Pelosi and Treasury Secretary Steven Mnuchin have been working to permanently lift sequester-imposed budget caps as well as the extend the government’s borrowing authority through July 2012. Mnuchin has warned that without congressional action Washington could reach the debt ceiling shortly after Labor Day.

Democrats want to wrap up a deal this week in advance of the House’s scheduled adjournment Friday, for a monthlong recess.

Raising the budget caps would effectively increase government spending, and the White House had wanted at least $150 billion of that new spending to be offset. Trump officials last week proposed a menu of $574 billion in cuts across the government, including $115 billion in reimbursement cuts or rebate increases by the pharmaceutical industry. Those proposals were included in Trump’s fiscal 2020 budget proposal.

But Pelosi rejected those offsets, and there are some indications that any agreement reached this week would include little in the way of offsets.

Separately, Senate Finance Committee Chairman Chuck Grassley, R-Iowa, and ranking Democrat Sen. Ron Wyden, D-Ore., are continuing to negotiate prescription drug pricing legislation. That measure, which has not been agreed to, would advance separately this fall rather than as part of any budget and debt package Congress might consider this month.

The Grassley-Wyden discussions are centered on proposals to cap increases in drug prices. While committee staff indicated the plan would save money for both the government and Medicare Part D beneficiaries, rank-and-file Republican senators last week were waiting on final Congressional Budget Office analysis before agreeing to advance any legislation.


The House floor agenda this week includes noncontroversial legislation approved earlier this month by the House Energy and Commerce Committee, mostly reauthorizing expiring programs – but absent from the agenda is committee-approved legislation addressing prescription drug prices.

Among the reauthorization bills is legislation by Rep. James Langevin, D-R.I., to renew and increase federal funding for the Lifespan Respite Care Act, which provides state grants to support caregivers nationwide who provide care for loved ones with chronic, disabling health conditions. First introduced by former Rep. Mike Ferguson, R-N.J., and enacted in 2006, the law has led to grants in 37 states and the District of Columbia. (Ferguson is now the leader of BakerHostetler’s Federal Policy team.)

However, the House will not take up bills that would increase transparency in drug pricing or otherwise target drug costs, despite both being top priorities of many lawmakers.

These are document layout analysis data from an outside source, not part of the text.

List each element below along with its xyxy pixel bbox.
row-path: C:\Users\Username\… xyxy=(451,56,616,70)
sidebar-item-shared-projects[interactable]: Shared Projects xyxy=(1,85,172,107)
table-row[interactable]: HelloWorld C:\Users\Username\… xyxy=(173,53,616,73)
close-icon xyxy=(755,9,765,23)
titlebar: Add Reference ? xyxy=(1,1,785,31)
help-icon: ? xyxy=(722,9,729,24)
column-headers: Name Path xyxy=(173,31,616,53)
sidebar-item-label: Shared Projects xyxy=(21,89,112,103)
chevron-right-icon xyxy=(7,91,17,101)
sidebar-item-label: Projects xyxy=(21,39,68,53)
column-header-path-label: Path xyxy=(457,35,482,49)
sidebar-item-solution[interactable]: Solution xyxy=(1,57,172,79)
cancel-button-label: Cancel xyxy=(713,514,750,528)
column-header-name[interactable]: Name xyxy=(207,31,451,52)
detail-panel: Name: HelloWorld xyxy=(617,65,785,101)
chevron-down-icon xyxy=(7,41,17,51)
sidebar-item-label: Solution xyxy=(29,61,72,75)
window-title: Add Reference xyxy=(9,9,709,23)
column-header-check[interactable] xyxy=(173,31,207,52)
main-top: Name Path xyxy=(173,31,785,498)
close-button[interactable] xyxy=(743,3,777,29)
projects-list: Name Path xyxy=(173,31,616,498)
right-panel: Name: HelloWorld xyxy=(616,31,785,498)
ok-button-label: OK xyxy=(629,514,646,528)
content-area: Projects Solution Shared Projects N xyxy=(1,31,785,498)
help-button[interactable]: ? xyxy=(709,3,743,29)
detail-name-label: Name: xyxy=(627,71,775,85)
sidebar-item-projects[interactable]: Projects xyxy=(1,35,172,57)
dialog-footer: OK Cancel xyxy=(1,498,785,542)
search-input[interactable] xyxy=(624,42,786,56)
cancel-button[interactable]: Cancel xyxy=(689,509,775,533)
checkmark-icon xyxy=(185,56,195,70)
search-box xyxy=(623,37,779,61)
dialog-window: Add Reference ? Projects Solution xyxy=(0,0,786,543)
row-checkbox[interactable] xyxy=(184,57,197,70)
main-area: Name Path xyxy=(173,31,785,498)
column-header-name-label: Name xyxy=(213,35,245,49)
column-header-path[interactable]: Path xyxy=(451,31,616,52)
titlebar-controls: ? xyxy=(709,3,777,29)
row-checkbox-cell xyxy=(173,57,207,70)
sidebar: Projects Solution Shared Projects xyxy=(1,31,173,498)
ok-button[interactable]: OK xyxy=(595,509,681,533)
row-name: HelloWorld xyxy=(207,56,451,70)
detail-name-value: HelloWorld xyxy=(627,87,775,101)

Indeed, last week, members of the New Democrat Coalition sent a letter to House Democratic leadership pressing for floor votes on specific bipartisan drug pricing bills.


The House last week overwhelmingly approved legislation to repeal an Affordable Care Act (ACA) tax on high-cost health plans, but Democratic leaders have no plans to unwind other provider taxes included in the health reform law.

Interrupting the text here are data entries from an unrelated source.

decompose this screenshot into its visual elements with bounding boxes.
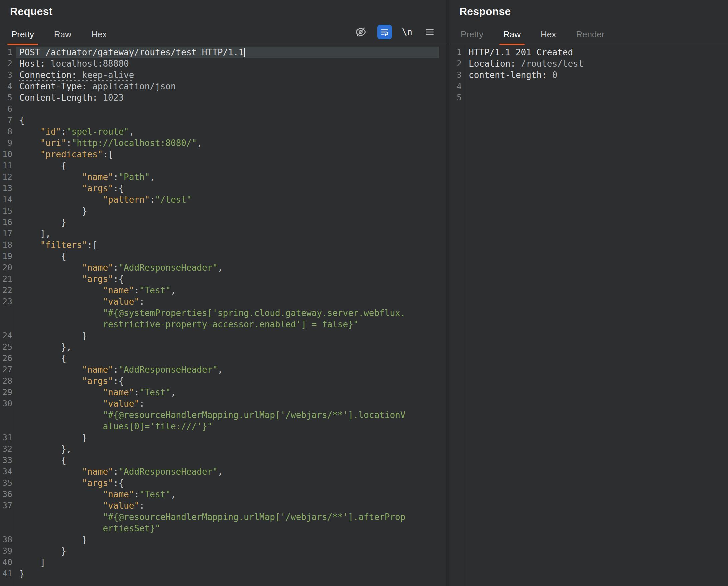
code-line[interactable]: 3Connection: keep-alive [0,69,439,81]
code-text: } [16,568,439,579]
request-title: Request [10,5,446,18]
code-line[interactable]: 27 "name":"AddResponseHeader", [0,364,439,375]
response-editor[interactable]: 1HTTP/1.1 201 Created2Location: /routes/… [449,45,728,586]
code-line[interactable]: 20 "name":"AddResponseHeader", [0,262,439,273]
soft-wrap-icon[interactable] [377,25,392,39]
text-caret [244,48,245,57]
response-tab-hex[interactable]: Hex [539,29,557,45]
code-line[interactable]: 39 } [0,545,439,557]
code-line[interactable]: 37 "value": [0,500,439,511]
code-text: } [16,432,439,443]
line-number: 1 [0,47,16,58]
line-number: 38 [0,534,16,545]
code-line[interactable]: alues[0]='file:///'}" [0,421,439,432]
line-number [0,523,16,534]
code-text: { [16,160,439,171]
code-line[interactable]: 35 "args":{ [0,477,439,489]
response-tab-raw[interactable]: Raw [502,29,522,45]
code-text: "args":{ [16,375,439,387]
code-line[interactable]: 33 { [0,455,439,466]
line-number: 5 [0,92,16,103]
code-line[interactable]: 38 } [0,534,439,545]
code-line[interactable]: 18 "filters":[ [0,239,439,251]
code-line[interactable]: restrictive-property-accessor.enabled'] … [0,319,439,330]
request-header: Request Pretty Raw Hex [0,0,446,45]
code-line[interactable]: 24 } [0,330,439,341]
code-line[interactable]: 31 } [0,432,439,443]
code-line[interactable]: 26 { [0,353,439,364]
code-line[interactable]: 36 "name":"Test", [0,489,439,500]
line-number [0,421,16,432]
code-text: Content-Length: 1023 [16,92,439,103]
line-number [0,409,16,421]
menu-icon[interactable] [422,25,437,39]
code-line[interactable]: 2Location: /routes/test [449,58,721,69]
code-line[interactable]: "#{@systemProperties['spring.cloud.gatew… [0,307,439,319]
code-text: }, [16,341,439,353]
eye-off-icon[interactable] [353,25,368,39]
request-tab-hex[interactable]: Hex [90,29,108,45]
code-line[interactable]: 34 "name":"AddResponseHeader", [0,466,439,477]
code-line[interactable]: 3content-length: 0 [449,69,721,81]
code-line[interactable]: 4 [449,81,721,92]
line-number: 30 [0,398,16,409]
code-line[interactable]: 21 "args":{ [0,273,439,285]
code-line[interactable]: 6 [0,103,439,114]
code-line[interactable]: 9 "uri":"http://localhost:8080/", [0,137,439,149]
code-text: Connection: keep-alive [16,69,439,81]
code-line[interactable]: 1POST /actuator/gateway/routes/test HTTP… [0,47,439,58]
line-number: 10 [0,149,16,160]
response-tab-pretty[interactable]: Pretty [459,29,485,45]
panel-splitter[interactable] [446,0,449,586]
response-tab-render[interactable]: Render [575,29,606,45]
request-editor[interactable]: 1POST /actuator/gateway/routes/test HTTP… [0,45,446,586]
code-text: "uri":"http://localhost:8080/", [16,137,439,149]
code-line[interactable]: "#{@resourceHandlerMapping.urlMap['/webj… [0,409,439,421]
code-line[interactable]: 10 "predicates":[ [0,149,439,160]
line-number: 18 [0,239,16,251]
code-line[interactable]: ertiesSet}" [0,523,439,534]
code-line[interactable]: 16 } [0,216,439,228]
code-text: "#{@resourceHandlerMapping.urlMap['/webj… [16,409,439,421]
code-line[interactable]: 19 { [0,251,439,262]
request-tab-pretty[interactable]: Pretty [10,29,35,45]
code-text: "#{@resourceHandlerMapping.urlMap['/webj… [16,511,439,523]
code-line[interactable]: 41} [0,568,439,579]
line-number: 8 [0,126,16,137]
code-line[interactable]: 30 "value": [0,398,439,409]
code-line[interactable]: 14 "pattern":"/test" [0,194,439,205]
code-line[interactable]: "#{@resourceHandlerMapping.urlMap['/webj… [0,511,439,523]
code-line[interactable]: 4Content-Type: application/json [0,81,439,92]
code-line[interactable]: 40 ] [0,557,439,568]
code-text: Location: /routes/test [465,58,721,69]
line-number [0,307,16,319]
code-line[interactable]: 12 "name":"Path", [0,171,439,183]
response-tabbar: Pretty Raw Hex Render [459,29,623,45]
code-line[interactable]: 8 "id":"spel-route", [0,126,439,137]
request-tab-raw[interactable]: Raw [53,29,73,45]
code-text: } [16,545,439,557]
code-line[interactable]: 7{ [0,114,439,126]
code-line[interactable]: 25 }, [0,341,439,353]
code-line[interactable]: 11 { [0,160,439,171]
code-line[interactable]: 29 "name":"Test", [0,387,439,398]
code-line[interactable]: 23 "value": [0,296,439,307]
code-line[interactable]: 5Content-Length: 1023 [0,92,439,103]
line-number: 31 [0,432,16,443]
code-line[interactable]: 17 ], [0,228,439,239]
newline-toggle[interactable]: \n [401,25,413,39]
code-line[interactable]: 28 "args":{ [0,375,439,387]
request-tabbar: Pretty Raw Hex [10,29,125,45]
code-line[interactable]: 1HTTP/1.1 201 Created [449,47,721,58]
line-number: 1 [449,47,465,58]
code-line[interactable]: 13 "args":{ [0,183,439,194]
code-line[interactable]: 15 } [0,205,439,216]
line-number: 5 [449,92,465,103]
line-number: 41 [0,568,16,579]
code-text: "value": [16,296,439,307]
code-line[interactable]: 22 "name":"Test", [0,285,439,296]
code-text: "pattern":"/test" [16,194,439,205]
code-line[interactable]: 32 }, [0,443,439,455]
code-line[interactable]: 5 [449,92,721,103]
code-line[interactable]: 2Host: localhost:88880 [0,58,439,69]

The House voted 419-6 to repeal the so-called Cadillac tax, which would impose a 40% surcharge on employer-provided plans costing more than $11,200 for individuals and $30,100 for families. The tax is scheduled to take effect in 2022 after already being delayed twice by Congress.

Eliminating the tax is expected reduce government spending – and exacerbate the deficit – by $193 billion over a decade, according to the Congressional Budget Office.

Labor unions, which negotiate generous health benefits, had long pushed for the vote by their political allies among House Democrats. But Democratic leaders haven’t shown as much enthusiasm for repealing other ACA taxes, such as the medical device tax and the tax on insurers.

But medical device industry advocates see a silver lining in the vote on the Cadillac tax. Some Democratic lawmakers had objected to repealing the 2.3% excise tax on medical technology because the resulting loss of $20 billion in revenue wasn’t offset elsewhere in the budget. But many of those same Democrats just voted to repeal another ACA tax – at nearly 10 times the cost – also without offsets.

Repealing or suspending the device tax – which has bipartisan support in the House and Senate – is most likely a candidate for action in year-end spending and tax legislation.


The House Ways and Means Committee last week created a bipartisan Rural and Underserved Communities Health Task Force to explore the challenges of healthcare delivery and identify policy options.

The group will be led by four co-chairs: Reps. Brad Wenstrup, R-Ohio, Jodey Arrington, R-Texas, Danny Davis, D-Ill., and Terri Sewell, D-Ala.

The group plans to hold its first meeting Thursday.

“As a doctor representing both rural and underserved areas in Congress, I know that rural patients are lacking access to medical providers,” said Wenstrup, a former podiatrist. “I’m eager to work together to find bipartisan solutions that improve the access, quality and cost of healthcare in our rural areas.”